Source records
▬▬▬▬▬▬▬▬▬▬
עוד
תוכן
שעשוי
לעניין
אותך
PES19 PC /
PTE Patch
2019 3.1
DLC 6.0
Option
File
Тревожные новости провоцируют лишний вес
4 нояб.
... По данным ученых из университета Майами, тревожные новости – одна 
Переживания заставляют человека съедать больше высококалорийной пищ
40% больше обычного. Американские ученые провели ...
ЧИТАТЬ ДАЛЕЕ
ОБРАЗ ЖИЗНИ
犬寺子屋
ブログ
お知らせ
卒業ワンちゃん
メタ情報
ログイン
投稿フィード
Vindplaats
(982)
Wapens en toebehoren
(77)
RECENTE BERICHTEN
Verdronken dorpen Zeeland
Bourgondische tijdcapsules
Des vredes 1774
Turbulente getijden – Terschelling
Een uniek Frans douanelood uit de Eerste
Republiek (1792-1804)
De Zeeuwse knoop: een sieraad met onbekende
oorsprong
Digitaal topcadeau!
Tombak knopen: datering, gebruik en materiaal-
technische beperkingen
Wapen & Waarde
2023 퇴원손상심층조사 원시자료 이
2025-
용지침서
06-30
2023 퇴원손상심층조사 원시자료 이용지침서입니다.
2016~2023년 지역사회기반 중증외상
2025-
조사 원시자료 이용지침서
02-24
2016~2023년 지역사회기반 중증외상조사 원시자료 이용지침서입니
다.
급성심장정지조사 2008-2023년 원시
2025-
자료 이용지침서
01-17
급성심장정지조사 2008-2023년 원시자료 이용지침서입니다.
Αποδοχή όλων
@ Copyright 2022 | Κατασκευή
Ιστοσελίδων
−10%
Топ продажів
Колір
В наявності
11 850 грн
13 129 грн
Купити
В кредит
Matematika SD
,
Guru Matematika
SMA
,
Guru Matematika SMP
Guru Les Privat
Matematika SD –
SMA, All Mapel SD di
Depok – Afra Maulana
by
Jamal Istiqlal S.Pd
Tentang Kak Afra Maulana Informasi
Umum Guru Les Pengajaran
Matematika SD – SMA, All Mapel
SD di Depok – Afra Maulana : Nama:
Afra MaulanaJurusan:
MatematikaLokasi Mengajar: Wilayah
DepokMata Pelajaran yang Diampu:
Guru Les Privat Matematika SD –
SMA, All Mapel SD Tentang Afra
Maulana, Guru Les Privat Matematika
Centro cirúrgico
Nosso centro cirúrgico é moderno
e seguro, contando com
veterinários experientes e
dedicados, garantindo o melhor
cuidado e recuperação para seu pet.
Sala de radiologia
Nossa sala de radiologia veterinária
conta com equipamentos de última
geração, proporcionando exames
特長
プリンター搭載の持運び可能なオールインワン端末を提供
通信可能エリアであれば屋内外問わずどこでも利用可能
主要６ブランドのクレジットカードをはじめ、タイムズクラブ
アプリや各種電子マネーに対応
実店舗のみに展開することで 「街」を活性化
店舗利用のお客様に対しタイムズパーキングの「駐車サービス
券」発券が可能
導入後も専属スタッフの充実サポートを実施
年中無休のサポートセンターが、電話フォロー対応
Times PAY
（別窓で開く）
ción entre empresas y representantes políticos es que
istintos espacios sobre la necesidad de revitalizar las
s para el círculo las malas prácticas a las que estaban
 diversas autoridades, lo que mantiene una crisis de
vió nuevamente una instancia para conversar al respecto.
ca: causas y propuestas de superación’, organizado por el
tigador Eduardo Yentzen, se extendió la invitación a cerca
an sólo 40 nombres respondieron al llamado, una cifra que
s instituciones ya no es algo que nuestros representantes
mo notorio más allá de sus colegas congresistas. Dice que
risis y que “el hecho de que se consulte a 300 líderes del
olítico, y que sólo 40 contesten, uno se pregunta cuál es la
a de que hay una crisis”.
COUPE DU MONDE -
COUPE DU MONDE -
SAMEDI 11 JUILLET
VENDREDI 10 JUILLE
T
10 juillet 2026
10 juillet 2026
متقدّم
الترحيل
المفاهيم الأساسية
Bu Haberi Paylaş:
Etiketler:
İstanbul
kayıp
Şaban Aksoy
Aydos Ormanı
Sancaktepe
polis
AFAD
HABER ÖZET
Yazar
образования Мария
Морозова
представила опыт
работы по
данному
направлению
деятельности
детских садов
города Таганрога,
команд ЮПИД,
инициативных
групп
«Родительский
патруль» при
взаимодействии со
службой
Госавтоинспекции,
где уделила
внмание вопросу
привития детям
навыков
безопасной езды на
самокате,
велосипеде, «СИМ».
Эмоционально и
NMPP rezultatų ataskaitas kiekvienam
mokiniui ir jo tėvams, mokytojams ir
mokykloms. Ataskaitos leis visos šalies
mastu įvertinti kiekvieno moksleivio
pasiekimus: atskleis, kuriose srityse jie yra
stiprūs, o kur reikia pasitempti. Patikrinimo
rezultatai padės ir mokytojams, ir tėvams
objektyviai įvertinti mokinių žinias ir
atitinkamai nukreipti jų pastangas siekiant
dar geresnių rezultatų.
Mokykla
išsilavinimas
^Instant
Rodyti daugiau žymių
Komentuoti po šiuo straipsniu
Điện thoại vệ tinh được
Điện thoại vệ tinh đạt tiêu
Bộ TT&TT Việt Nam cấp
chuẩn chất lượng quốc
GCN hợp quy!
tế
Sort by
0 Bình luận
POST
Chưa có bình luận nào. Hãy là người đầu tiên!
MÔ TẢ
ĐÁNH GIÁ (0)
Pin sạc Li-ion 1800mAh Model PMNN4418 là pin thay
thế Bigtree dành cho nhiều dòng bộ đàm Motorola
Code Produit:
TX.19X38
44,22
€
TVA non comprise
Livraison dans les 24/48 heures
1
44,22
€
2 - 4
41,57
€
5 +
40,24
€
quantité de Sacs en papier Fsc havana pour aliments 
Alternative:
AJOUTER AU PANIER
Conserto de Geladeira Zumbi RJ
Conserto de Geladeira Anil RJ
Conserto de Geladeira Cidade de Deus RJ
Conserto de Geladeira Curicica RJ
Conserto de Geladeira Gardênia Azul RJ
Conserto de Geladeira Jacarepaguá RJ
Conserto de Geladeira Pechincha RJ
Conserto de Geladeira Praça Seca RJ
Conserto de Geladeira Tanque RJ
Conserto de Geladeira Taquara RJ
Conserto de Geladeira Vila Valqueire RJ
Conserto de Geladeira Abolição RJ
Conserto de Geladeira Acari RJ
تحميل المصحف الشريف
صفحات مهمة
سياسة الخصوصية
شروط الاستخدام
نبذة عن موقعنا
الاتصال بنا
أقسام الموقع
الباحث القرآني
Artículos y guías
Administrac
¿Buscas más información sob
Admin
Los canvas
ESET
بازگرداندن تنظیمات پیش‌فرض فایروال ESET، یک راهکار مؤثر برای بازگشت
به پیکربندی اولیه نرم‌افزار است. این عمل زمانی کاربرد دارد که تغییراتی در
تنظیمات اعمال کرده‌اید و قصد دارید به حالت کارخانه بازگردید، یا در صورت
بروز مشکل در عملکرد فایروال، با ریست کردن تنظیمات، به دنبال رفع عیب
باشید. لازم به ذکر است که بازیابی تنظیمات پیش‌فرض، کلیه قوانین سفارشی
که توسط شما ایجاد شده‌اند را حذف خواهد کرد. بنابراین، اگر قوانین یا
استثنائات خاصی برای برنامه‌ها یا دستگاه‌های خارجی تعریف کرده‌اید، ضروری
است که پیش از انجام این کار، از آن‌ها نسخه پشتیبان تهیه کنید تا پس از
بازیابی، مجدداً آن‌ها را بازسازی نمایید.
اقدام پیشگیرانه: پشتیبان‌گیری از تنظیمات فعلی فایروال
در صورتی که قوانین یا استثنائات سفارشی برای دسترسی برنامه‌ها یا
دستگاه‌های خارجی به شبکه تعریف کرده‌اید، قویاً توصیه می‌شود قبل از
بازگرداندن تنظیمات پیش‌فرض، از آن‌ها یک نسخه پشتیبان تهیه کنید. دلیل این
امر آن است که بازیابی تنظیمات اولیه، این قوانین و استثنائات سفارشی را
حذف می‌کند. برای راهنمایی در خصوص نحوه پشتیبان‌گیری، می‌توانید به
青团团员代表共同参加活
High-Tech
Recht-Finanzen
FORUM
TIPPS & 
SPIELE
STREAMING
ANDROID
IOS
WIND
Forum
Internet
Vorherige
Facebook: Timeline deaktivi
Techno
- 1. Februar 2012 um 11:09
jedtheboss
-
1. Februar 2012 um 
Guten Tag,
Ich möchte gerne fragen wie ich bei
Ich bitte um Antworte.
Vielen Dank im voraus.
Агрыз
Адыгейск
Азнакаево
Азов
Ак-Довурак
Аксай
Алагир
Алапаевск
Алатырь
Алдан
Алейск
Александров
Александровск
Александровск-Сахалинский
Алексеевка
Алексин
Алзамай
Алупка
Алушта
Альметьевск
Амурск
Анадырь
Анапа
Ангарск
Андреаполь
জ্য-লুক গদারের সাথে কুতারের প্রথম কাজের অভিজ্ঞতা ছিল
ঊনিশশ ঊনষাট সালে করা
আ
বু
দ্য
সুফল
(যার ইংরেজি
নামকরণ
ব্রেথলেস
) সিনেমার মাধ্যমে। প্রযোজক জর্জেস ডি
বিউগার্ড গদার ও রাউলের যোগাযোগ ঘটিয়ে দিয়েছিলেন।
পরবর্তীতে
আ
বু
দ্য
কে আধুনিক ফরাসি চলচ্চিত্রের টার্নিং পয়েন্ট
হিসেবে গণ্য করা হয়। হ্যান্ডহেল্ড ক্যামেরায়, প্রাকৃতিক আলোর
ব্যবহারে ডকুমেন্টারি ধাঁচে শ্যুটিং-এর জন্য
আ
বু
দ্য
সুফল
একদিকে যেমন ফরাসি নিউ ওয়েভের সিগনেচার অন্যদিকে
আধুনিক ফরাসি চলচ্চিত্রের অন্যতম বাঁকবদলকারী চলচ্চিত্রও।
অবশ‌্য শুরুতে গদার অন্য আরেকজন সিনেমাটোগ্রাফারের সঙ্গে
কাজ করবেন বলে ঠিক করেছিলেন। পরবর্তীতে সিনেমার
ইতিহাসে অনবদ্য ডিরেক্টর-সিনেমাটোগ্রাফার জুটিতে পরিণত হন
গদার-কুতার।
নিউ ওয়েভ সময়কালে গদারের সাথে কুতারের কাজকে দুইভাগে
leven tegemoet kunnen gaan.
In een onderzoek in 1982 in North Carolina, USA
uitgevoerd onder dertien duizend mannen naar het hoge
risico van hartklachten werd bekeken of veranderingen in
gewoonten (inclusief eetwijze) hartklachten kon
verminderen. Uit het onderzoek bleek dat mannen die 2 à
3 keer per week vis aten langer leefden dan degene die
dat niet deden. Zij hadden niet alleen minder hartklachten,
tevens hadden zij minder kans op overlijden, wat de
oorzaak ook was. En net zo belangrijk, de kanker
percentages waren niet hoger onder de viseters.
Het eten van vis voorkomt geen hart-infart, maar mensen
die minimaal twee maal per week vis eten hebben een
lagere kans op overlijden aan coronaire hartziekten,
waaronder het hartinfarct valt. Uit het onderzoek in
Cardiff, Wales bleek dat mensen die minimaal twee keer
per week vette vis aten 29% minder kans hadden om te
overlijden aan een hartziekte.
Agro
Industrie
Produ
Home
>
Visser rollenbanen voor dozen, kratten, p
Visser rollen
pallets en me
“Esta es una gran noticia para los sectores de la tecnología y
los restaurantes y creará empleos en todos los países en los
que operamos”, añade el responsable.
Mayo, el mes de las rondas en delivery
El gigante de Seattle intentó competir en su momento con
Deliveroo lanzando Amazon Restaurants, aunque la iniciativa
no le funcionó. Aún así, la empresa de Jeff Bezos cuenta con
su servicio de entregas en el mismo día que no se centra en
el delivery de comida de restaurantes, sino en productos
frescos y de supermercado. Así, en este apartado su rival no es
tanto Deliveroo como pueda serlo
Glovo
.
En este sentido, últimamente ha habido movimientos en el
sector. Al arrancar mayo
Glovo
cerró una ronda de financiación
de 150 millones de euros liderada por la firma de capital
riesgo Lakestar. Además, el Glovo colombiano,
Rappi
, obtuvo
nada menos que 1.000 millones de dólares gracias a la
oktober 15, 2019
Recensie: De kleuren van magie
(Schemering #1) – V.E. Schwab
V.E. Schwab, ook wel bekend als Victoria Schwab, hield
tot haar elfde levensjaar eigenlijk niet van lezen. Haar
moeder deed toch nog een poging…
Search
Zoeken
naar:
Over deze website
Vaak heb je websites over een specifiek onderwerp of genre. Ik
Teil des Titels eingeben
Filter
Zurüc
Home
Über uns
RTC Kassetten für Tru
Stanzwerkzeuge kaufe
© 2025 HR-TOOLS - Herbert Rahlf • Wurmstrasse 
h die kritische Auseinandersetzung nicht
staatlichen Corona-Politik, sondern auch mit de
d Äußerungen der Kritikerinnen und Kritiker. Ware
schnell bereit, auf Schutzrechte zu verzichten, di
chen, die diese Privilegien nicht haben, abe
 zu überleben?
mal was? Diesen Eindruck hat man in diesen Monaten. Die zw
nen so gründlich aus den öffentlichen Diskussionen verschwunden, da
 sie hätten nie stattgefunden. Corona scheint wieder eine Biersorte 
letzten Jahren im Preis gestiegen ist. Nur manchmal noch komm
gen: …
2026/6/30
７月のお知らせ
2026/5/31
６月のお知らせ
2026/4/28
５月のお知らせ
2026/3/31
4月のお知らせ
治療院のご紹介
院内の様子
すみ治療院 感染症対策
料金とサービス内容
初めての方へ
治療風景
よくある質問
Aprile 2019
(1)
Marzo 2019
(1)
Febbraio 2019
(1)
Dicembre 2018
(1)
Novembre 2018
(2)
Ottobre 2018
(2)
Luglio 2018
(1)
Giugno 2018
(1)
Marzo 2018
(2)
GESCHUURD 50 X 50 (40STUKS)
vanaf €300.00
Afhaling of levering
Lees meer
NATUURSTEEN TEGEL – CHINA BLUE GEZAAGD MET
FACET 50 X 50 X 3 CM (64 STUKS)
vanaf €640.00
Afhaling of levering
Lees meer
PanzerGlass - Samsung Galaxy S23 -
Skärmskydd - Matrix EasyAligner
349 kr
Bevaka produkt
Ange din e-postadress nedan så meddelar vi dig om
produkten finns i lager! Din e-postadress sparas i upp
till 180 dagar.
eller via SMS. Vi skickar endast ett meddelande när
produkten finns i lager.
▬▬▬▬▬▬▬▬▬▬
If a line of the records includes the string "تعریف", copy it out.

استثنائات خاصی برای برنامه‌ها یا دستگاه‌های خارجی تعریف کرده‌اید، ضروری
دستگاه‌های خارجی به شبکه تعریف کرده‌اید، قویاً توصیه می‌شود قبل از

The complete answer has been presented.